Safety Prediction - Incidents and Injuries in the Workplace
We feel it is critical that the safety industry employ the most advanced predictive analytics capabilities available. It is unconscionable that more time, money and resources are spent using predictive models to track customer loyalty, shopping habits and preferences than in preventing injury and death on the job.
How do we predict workplace injuries before they occur?
Our predictive models draw real-time conclusions about our customers’ future risk using their safety observation data. For instance, our “Red Flag” model identifies projects, sites or work groups that exhibit characteristics suggesting they are at a heightened risk of having a safety incident. Predictive models are extremely useful when the level of data or the number of projects, sites or work groups becomes too large for humans to process.
Our models predict injuries, so our customers can prevent them.
How do we create our safety prediction models?
Our proprietary predictive models were developed in collaboration with world-renowned expert in data learning algorithms, Jaime Carbonnell, Ph.D, and his team at Carnegie Mellon University in Pittsburgh, Pennsylvania.

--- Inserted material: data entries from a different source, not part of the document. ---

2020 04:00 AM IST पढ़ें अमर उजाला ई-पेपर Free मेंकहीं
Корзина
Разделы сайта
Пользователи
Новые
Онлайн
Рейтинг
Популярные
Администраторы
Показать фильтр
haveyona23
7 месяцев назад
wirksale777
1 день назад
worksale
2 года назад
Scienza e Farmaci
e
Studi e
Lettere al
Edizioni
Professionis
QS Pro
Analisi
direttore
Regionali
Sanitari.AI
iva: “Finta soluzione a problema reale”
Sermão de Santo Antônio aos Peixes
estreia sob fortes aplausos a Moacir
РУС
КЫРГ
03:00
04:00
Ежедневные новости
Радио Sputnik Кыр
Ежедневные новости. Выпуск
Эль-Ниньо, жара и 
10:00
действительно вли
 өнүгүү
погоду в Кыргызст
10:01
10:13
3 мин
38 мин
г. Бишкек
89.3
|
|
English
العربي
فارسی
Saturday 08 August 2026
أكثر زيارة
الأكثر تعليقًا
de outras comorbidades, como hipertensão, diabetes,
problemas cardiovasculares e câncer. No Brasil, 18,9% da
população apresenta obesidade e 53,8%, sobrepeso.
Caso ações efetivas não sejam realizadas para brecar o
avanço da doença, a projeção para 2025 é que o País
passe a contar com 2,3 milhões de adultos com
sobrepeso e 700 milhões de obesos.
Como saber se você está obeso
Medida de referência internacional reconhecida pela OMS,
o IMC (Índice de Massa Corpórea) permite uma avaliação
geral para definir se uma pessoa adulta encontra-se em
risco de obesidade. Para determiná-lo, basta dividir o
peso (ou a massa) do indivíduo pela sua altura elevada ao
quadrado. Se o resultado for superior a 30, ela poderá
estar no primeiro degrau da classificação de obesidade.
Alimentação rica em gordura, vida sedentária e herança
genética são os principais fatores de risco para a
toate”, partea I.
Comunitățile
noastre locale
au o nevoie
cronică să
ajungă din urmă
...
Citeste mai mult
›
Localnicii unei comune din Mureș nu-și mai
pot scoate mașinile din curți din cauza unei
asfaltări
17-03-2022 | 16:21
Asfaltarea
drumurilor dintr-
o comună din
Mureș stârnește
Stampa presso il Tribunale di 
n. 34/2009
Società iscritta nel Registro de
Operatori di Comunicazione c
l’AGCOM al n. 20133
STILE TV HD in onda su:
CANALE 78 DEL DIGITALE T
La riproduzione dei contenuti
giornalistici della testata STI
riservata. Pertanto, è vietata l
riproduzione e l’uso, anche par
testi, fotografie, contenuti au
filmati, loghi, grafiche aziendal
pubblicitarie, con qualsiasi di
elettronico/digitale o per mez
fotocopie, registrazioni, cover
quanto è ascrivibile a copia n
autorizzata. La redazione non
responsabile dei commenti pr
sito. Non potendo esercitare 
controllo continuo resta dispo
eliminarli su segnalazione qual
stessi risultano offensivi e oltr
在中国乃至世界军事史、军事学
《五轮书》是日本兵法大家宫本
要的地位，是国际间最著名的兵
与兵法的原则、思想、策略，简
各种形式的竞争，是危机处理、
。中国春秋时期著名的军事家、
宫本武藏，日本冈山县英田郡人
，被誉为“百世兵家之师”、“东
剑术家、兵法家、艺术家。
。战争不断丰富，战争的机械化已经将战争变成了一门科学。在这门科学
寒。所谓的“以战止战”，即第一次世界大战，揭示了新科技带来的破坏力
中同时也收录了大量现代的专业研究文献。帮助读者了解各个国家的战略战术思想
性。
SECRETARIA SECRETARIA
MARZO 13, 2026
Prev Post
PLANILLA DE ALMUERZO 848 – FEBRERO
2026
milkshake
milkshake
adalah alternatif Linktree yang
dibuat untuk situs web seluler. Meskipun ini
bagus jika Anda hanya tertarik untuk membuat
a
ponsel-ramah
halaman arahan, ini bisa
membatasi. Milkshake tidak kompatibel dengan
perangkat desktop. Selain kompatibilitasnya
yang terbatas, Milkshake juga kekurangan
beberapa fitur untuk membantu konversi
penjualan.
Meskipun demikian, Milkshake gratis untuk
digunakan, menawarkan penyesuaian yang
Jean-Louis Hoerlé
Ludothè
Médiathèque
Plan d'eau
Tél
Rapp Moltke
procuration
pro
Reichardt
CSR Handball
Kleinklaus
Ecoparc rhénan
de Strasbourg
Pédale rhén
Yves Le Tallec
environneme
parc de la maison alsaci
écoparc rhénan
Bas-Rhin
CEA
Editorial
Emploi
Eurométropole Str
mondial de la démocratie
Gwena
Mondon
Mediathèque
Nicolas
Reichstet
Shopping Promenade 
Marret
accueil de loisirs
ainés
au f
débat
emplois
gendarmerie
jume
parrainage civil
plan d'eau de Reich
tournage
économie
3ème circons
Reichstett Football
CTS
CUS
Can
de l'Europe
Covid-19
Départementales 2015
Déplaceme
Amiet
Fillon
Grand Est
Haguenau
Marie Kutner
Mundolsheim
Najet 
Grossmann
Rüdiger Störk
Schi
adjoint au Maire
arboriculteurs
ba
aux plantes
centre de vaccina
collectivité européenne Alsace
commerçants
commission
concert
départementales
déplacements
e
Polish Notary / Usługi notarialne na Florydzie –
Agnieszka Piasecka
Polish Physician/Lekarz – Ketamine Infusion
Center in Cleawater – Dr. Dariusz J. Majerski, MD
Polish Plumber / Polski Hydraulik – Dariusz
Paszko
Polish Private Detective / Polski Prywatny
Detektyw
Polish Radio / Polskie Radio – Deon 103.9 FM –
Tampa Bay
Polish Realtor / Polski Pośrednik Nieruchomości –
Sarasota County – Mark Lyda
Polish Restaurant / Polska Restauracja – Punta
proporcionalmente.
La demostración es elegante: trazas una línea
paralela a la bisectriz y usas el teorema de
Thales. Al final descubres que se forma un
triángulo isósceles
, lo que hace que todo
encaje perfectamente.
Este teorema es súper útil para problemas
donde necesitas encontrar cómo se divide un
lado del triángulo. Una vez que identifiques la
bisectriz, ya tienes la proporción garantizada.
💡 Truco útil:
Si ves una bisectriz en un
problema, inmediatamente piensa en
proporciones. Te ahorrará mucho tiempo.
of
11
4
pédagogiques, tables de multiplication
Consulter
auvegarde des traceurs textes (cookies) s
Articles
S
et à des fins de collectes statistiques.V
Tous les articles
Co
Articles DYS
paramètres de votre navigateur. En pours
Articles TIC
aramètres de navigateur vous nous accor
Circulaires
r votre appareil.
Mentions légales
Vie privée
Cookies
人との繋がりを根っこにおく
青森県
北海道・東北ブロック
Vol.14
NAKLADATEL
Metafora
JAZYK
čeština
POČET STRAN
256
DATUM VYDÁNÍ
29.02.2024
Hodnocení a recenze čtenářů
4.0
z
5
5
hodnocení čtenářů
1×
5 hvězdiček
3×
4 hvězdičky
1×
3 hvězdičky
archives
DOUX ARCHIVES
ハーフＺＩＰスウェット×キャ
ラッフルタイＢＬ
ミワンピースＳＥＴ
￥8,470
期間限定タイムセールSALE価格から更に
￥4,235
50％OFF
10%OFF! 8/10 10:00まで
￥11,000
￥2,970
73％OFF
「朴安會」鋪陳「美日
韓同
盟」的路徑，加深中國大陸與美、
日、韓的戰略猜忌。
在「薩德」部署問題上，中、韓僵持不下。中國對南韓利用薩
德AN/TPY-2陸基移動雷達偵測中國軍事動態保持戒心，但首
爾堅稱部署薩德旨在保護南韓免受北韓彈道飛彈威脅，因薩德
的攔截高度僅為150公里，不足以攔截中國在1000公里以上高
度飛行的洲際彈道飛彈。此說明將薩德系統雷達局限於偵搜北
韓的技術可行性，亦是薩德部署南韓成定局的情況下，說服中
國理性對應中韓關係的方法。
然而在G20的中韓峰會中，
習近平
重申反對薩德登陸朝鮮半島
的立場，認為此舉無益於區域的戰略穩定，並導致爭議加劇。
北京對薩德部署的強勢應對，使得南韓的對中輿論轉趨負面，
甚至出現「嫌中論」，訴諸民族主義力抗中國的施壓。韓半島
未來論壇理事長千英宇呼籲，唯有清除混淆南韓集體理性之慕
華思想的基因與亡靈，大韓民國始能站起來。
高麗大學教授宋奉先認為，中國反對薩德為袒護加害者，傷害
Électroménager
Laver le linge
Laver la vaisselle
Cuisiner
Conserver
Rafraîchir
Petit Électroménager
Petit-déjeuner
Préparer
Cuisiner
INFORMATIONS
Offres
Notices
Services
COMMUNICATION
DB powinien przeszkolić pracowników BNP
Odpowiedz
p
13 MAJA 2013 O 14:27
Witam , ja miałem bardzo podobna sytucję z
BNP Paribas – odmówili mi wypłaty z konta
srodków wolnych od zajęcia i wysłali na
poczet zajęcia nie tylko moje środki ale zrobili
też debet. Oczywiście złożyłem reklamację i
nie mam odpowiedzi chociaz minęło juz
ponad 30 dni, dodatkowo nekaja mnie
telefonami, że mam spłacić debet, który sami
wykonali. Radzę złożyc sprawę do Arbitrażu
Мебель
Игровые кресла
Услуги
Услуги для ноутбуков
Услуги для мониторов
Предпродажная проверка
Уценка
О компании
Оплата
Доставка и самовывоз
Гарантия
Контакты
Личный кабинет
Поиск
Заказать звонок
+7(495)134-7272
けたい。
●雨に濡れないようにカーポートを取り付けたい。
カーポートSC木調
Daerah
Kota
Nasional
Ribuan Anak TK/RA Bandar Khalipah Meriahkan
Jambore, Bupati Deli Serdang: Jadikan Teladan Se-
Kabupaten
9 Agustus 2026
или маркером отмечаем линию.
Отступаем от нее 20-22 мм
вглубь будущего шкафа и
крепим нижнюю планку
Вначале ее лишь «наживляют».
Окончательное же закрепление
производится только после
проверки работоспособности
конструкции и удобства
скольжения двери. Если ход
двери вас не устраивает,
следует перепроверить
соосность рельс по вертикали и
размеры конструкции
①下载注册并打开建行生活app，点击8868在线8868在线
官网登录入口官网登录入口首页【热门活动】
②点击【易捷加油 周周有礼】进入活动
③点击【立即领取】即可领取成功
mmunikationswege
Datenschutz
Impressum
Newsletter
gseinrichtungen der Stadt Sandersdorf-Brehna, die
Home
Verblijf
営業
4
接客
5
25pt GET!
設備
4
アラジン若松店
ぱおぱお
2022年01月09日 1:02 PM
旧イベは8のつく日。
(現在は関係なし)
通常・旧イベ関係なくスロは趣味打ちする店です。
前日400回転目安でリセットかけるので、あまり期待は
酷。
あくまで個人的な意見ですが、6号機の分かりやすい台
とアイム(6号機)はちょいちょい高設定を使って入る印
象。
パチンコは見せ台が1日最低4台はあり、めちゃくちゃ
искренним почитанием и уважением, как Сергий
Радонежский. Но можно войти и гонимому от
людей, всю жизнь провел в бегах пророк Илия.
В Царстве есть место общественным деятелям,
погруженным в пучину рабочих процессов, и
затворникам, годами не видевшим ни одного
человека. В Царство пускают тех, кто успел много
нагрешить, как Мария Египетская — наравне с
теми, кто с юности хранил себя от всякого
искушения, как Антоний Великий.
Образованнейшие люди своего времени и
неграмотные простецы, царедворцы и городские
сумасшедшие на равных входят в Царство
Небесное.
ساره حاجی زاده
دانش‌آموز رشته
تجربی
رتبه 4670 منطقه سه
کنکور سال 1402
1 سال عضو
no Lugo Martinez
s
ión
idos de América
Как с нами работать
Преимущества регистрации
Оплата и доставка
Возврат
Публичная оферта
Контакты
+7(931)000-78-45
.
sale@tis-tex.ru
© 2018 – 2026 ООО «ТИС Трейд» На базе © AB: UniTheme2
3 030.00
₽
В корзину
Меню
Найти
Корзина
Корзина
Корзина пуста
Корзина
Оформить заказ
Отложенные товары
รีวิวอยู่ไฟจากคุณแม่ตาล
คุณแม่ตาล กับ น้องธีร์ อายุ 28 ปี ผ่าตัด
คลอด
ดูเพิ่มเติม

We “train” models by feeding them actual workplace safety observations collected by our customers, as well as historic work site incidents such as injuries and fatalities. The models use advanced learning algorithms including support vector machines (SVMs) and/or decision trees to learn the relationship between safety observation data and historic work site accidents. Based on these algorithms, the models can identify worksites that have a high risk of incidents. Our available dataset includes more than 100 million observations from more than 15,000 worksites.
How do we know they work?
Our models are rigorously back tested to verify their accuracy. They are also continuously retrained and validated with new data to keep them up to date. In a recent study, the model accurately predicted injuries 84 percent of the time using at-risk behaviors and conditions collected during safety observations and inspections. As technology advances, newer models are expected to improve upon this rating.